I’ll be at the Decatur Book Festival, one of Atlanta’s premier literary events, October 4, signing copies of The Tears of Things: Poems (Booth 46, East Ponce de Leon Avenue). That’s why I’ve chosen to read a poem inspired by the Chattahoochee River National Recreation Area, a series of parklands along a 48-mile stretch of the Chattahoochee River in metro Atlanta.
One of the sites in Sandy Springs provided a respite from the city’s hurried pace when I lived in Atlanta. I loved to walk the trails and watch tubers floating down the river, fishermen casting their lines, and wildlife thriving in this oasis.
My mother grew up in Atlanta. She loved sports, especially swimming and diving, so I wonder whether she ventured to the Chattahoochee to boat, swim, or fish. I like to think she loved the river, as I did decades later.

Chattahoochee: Songs I Never Heard Till Now
The rush of I-285 sweeps me awake,
like the interior call of a conch shell
with a dry ocean trapped in its pink chamber,
and I retreat to the Chattahoochee,
hidden from Atlanta traffic lurching forward,
groan by groan, in the idling afternoon—
beyond apartments stacked like rabbit warrens
and the blue glow of bars where the nameless,
hunched over phones, munch pretzels and reach
for mint mojitos sugar-muddling Saturday.
On Powers Island, a fisherman, with name
and number Sharpie-scrawled on his life vest,
launches a rowboat in the easy pull
to drift behind a tuber flotilla;
I dabble my feet by a lichen-bearded log
heard by Canada geese on its bank-hollowing fall.

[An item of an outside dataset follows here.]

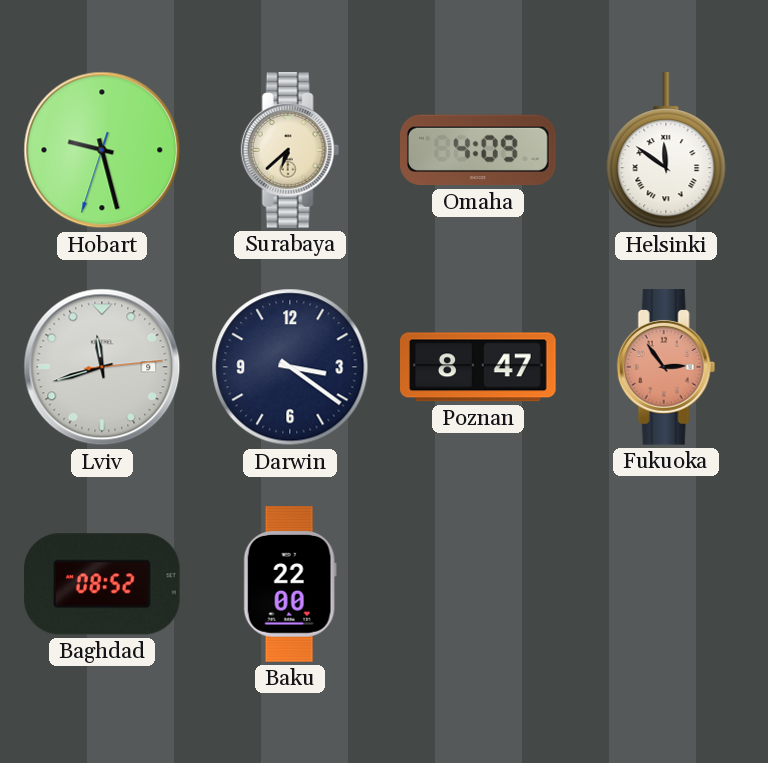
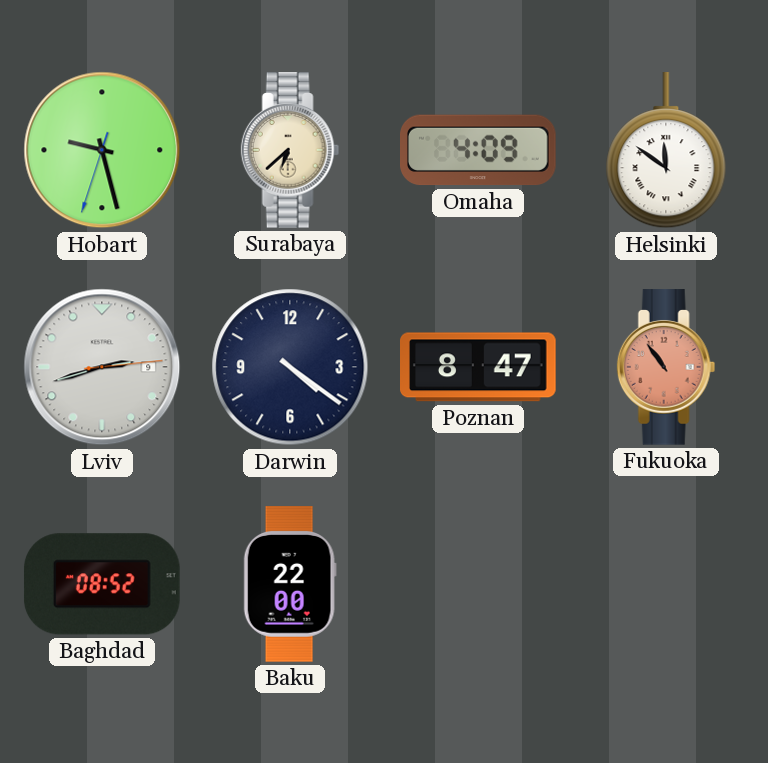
Lviv: 11:42 -> 2:42
Darwin: 3:21 -> 4:21
Fukuoka: 2:54 -> 10:54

The sun slaps eddies, and brown-gray plumage
runs in short currents on a gander that hooks
his beak in a ripple, stabbing and nibbling,
then arching and shooting up his neck,
mate alert—his white cheek patches, like arrows,
paint his ebony head and crown.
I draw a sharp breath, rocked by the grace
of a flock, heads erect, paddling sideways
and honking, tugged southward, and mourn
the questions never asked of my mother:
Did you paddle the river and cast long,
slow-motion lines—ambitionless to net
a mess of sun-flashed rainbow trout?
You, the dreamer, whose river fortune
I never knew, what tunes did you hum
to bankside gurgles and midstream rapids?